British-Indian actor (born 1982)

Ajay Pratap Singh Nayyar (born 21 September 1982) is a British-Indian film, television and stage actor, producer and director.

Ajay featured in two TV shows in 2009, the Fox thriller drama series 24 and the CBS series NCIS and also starred in a feature film titled Rejouer playing the role of a music producer. This independent feature was the first film to be entirely shot with an HDSLR camera. Originally, Ajay auditioned for the small role of a news reporter, only to be offered a leading role as a music producer. The script was, in turn, rewritten for him to play this role. Two US national commercials for The Hartford, and Subway (restaurant) were to follow in his blossoming acting career. His dream is to, one day, be able to work with his idol, for most of his life, Al Pacino.

His passion for the industry has since grown immensely and he decided he didn't want to restrict himself to just acting, realising his potential as a producer. His finance background helped a great deal with this and in 2010, he formed Khando Entertainment in London.

==Early life==
Ajay was born in Middlesex, England on 21 September 1982, to parents of Indian origin. The entertainment industry was a large part in his life from as young as age 3, watching films and going to the theatre continuously. He started acting himself at age 5 in local theatres, and also put on plays for the neighbours with his sister and one of her friends. This fueled his desire to be a part of entertaining. After studying drama at school, he acquired an immense passion for the art and went on to star in some commercials and did a variety of acting work as well as some modeling.

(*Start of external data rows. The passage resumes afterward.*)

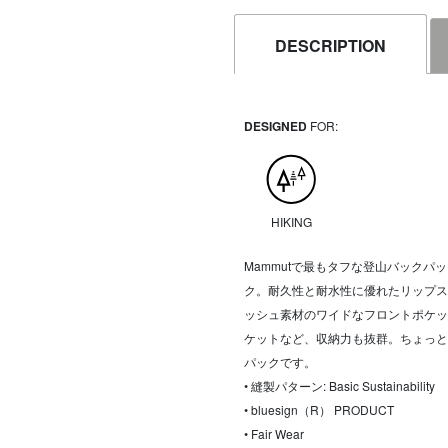
DESCRIPTION
DESIGNED
FOR:
HIKING
Mammutで最もタフな登山バック
ク。耐久性と耐水性に優れたリップス
ッシュ素材のワイドなフロントポケッ
ケットなど、収納力も抜群。ちょっと
パックです。
• 縫製パターン: Basic Sustainability
• bluesign（R） PRODUCT
• Fair Wear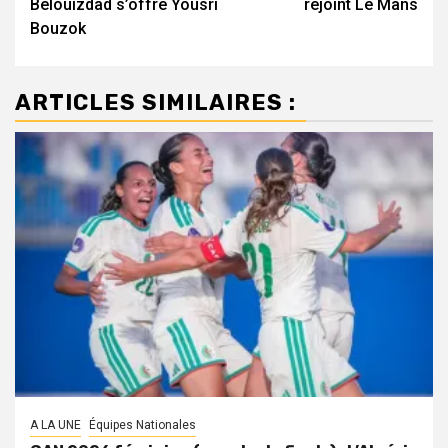
Belouizdad s’offre Yousri
rejoint Le Mans
Bouzok
ARTICLES SIMILAIRES :
A LA UNE
Équipes Nationales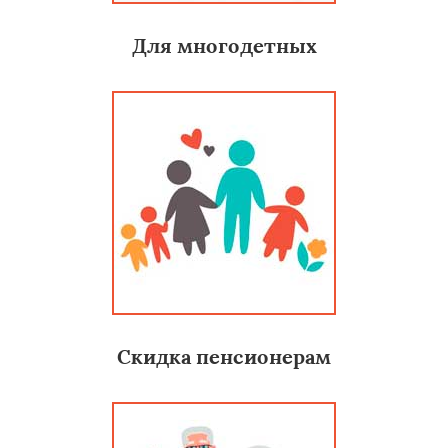
Для многодетных
Скидка пенсионерам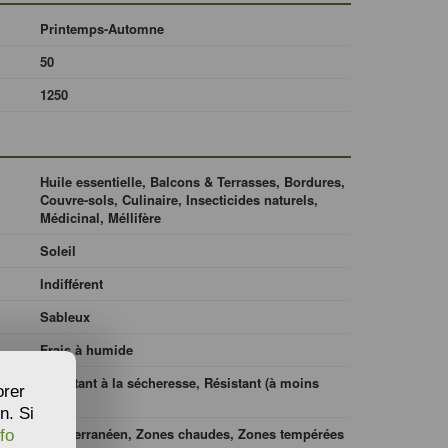
Printemps-Automne
50
1250
Huile essentielle, Balcons & Terrasses, Bordures,
Couvre-sols, Culinaire, Insecticides naturels,
Médicinal, Méllifère
Soleil
Indifférent
Sableux
Frais à humide
Résistant à la sécheresse, Résistant (à moins
orer
15ºC)
n. Si
Méditerranéen, Zones chaudes, Zones tempérées
fo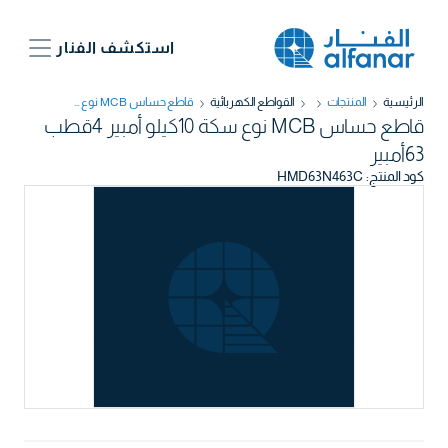
استكشف الفنار
الرئيسية
المنتجات
القواطع الكهربائية
قاطع حساس MCB نوع سكة 10كيلو أمبير 4قطب 63أمبير
قاطع حساس MCB نوع سكة 10كيلو أمبير 4قطب
63أمبير
كود المنتج
:
HMD63N463C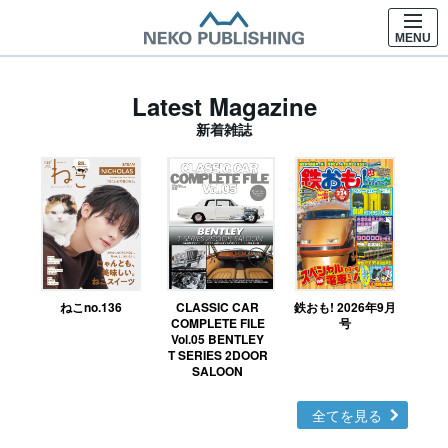
MENU
Latest Magazine
新着雑誌
ねこno.136
CLASSIC CAR
鉄おも! 2026年9月
Ｎ
COMPLETE FILE
号
Vol.05 BENTLEY
MO
T SERIES 2DOOR
SALOON
全てを見る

His main profession was, however, in the finance industry having studied business and finance at Kingston University. Working as an independent financial adviser the lure of acting and the entertainment industry in general was too tempting and so in March 2008 he pursued an acting career Los Angeles. He participated in intensive acting classes in his first 8 months of living there and began auditioning for casting directors almost immediately after.
Ajay is the third cousin far removed of the Big Bang Theory actor Kunal Nayyar.

==Career==

===Acting===

====2008–2010====
Ajay appeared in the short film Men Will Be Boys in 2008. He also wrote and directed this film. In 2009 he had an uncredited role in the Hannah Montana film as the concert guy.
It was also in 2009 that he appeared in the TV programmes NCIS: Naval Criminal Investigative Services and Surviving Disaster.

In 2010 Ajay appeared in 8 episodes of the popular TV series 24 as a worker at CTU.

====2011====
In June 2011, Ajay played the lead role of Prince Lev Nikolayevich Myshkin in a stage adaptation of 19th century Russian author Fyodor Dostoyevsky's novel The Idiot. Later in the year, Ajay will be appeared in the feature film Rejouer as Nikesh Rose.

===Producing===
As well as with his work at Khando Entertainment, Ajay has been sought after by many writers and producers looking for his insight and knowledge of the entertainment industry. He has produced a number of projects as well as winning multiple awards along the way

===Writer===
Ajay wrote the screenplay for the short film Men Will Be Boys in 2008.